# Data supplied:
--- START ---

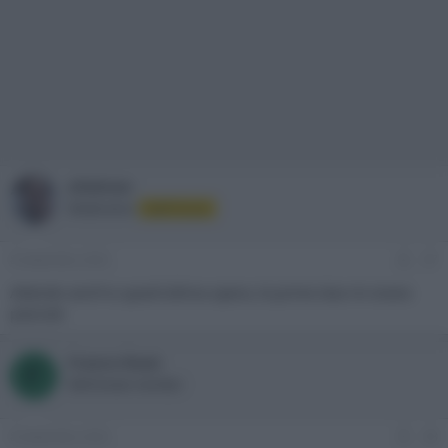
ellebiser
Moderatore
Staff Forum
8 Settembre 2023
#7
Attendo anch’io quest’ultima opera, le prime due mi erano
piaciute
Franco Rossi
F
Well-known member
8 Settembre 2023
#8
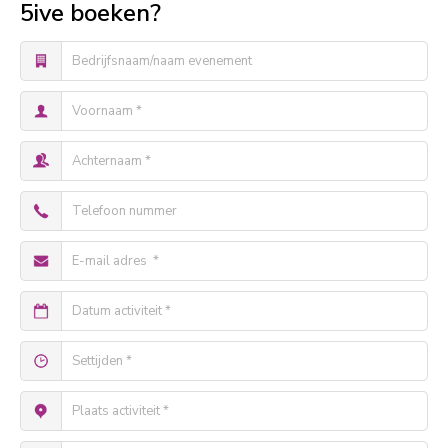
5ive boeken?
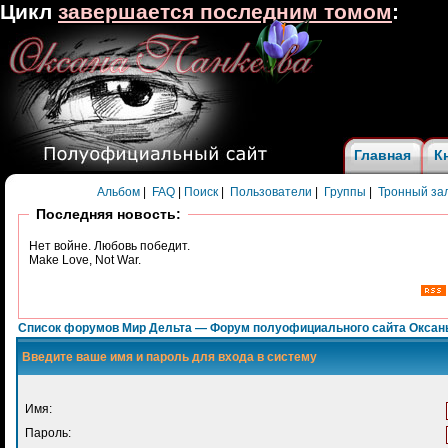
Цикл
завершается последним томом
:
Главная
К
Альбом
|
FAQ
|
Поиск
|
Пользователи
|
Группы
|
Тронный за
Последняя новость:
Нет войне. Любовь победит.
Make Love, Not War.
Список форумов Мир Дельта — Форум полуофициального сайта Оксан
Введите ваше имя и пароль для входа в систему
Имя:
Пароль:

--- END ---

# Task description:
Each line from the one containing "Make Love, Not War." to the final line of the entries above must be returned exactly, and no other line may appear.

# Solution below:
Make Love, Not War.
Список форумов Мир Дельта — Форум полуофициального сайта Оксан
Введите ваше имя и пароль для входа в систему
Имя:
Пароль:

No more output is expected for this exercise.